The Coordinating Committee of the Republican Party’s task force on foreign relations declared that “while not making aid conditional upon support of our foreign policy, aid should not ordinarily be forthcoming to those nations whose heads, like Nasser, engage in continual intemperate abuse of the United States, engage in military aggression or, in contravention of international law, harass American citizens engaged in commerce, or confiscate American-owned property without fair compensation.”

The Republican report was released by the party’s National Committee. It was prepared by a subcommittee headed by Ernest Griffith, former dean of American University in Washington. D.C., and former Ambassador Robert C. Hill. The report stressed, with reference to Nasser, that “aid and comfort should not be given by the United States to those who consistently help our enemies or the enemies of other free men. Nor should aid be given to those who rattle swords or engage in aggression.”
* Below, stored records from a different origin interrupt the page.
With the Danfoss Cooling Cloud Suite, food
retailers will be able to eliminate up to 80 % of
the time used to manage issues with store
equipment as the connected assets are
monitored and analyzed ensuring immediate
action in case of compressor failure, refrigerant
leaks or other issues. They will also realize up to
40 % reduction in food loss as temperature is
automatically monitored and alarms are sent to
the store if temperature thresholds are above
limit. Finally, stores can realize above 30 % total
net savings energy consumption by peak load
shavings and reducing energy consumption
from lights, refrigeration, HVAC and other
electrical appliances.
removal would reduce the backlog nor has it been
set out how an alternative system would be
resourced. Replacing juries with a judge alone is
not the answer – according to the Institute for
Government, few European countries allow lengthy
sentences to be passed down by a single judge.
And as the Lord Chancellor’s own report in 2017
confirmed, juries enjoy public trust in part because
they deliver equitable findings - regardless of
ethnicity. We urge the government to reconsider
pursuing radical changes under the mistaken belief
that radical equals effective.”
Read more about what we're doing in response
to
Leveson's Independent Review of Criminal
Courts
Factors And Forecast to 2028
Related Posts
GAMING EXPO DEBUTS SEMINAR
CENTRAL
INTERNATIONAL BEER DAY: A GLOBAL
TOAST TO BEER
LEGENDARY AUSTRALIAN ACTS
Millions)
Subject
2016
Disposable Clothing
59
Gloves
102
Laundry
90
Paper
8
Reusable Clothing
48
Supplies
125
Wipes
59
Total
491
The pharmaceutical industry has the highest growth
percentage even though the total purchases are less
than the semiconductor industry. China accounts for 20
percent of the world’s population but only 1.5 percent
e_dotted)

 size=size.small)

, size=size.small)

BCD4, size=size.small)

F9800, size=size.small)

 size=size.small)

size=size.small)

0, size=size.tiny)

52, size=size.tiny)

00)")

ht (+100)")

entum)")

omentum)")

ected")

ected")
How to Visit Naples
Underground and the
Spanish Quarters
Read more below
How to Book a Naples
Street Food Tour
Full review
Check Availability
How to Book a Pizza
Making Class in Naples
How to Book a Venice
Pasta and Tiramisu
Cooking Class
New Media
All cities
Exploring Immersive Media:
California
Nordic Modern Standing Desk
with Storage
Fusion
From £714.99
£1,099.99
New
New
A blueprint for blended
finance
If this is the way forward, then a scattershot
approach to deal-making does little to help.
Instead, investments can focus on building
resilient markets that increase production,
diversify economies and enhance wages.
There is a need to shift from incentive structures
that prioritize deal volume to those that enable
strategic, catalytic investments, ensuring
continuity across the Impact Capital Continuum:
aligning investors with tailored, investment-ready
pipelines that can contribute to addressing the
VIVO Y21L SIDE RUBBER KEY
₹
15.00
Meanwhile, Rep. Theodore R. Kupferman, New York Republican, today introduced a bill that would prohibit purchase of long staple cotton from nations like Egypt that have severed diplomatic relations with the United States. He pointed out that cotton represented over 35 percent of Egypt’s export trade and that such exports “bring foreign capital into Egypt, with which they can purchase military hardware for their aggressions against Israel.”

Rep. Kupferman cited Department of Agriculture statistics revealing that the United States has surplus of its own long staple cotton. He said: “I see no reason why the United States should continue to subsidize indirectly a nation whose enmity toward the United States is daily made obvious, and whose avowed goal is the destruction of Israel — a model of democracy, and one of our nation’s most stalwart allies.”